··· Given entries
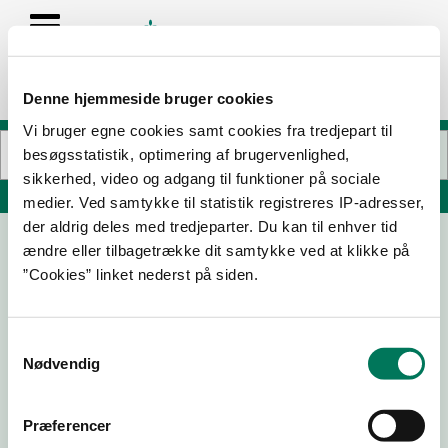
Denne hjemmeside bruger cookies
Vi bruger egne cookies samt cookies fra tredjepart til
besøgsstatistik, optimering af brugervenlighed,
sikkerhed, video og adgang til funktioner på sociale
Søg på adresse, postnummer, by, firmanavn
medier. Ved samtykke til statistik registreres IP-adresser,
der aldrig deles med tredjeparter. Du kan til enhver tid
ændre eller tilbagetrække dit samtykke ved at klikke på
”Cookies” linket nederst på siden.
Samtykkevalg
Nødvendig
Download
Smileymærke
Præferencer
······
Exercise instructions: Copy out the lines above, from the one holding "Vi bruger egne" through the final line, with no other lines.

Output below:
Vi bruger egne cookies samt cookies fra tredjepart til
besøgsstatistik, optimering af brugervenlighed,
sikkerhed, video og adgang til funktioner på sociale
Søg på adresse, postnummer, by, firmanavn
medier. Ved samtykke til statistik registreres IP-adresser,
der aldrig deles med tredjeparter. Du kan til enhver tid
ændre eller tilbagetrække dit samtykke ved at klikke på
”Cookies” linket nederst på siden.
Samtykkevalg
Nødvendig
Download
Smileymærke
Præferencer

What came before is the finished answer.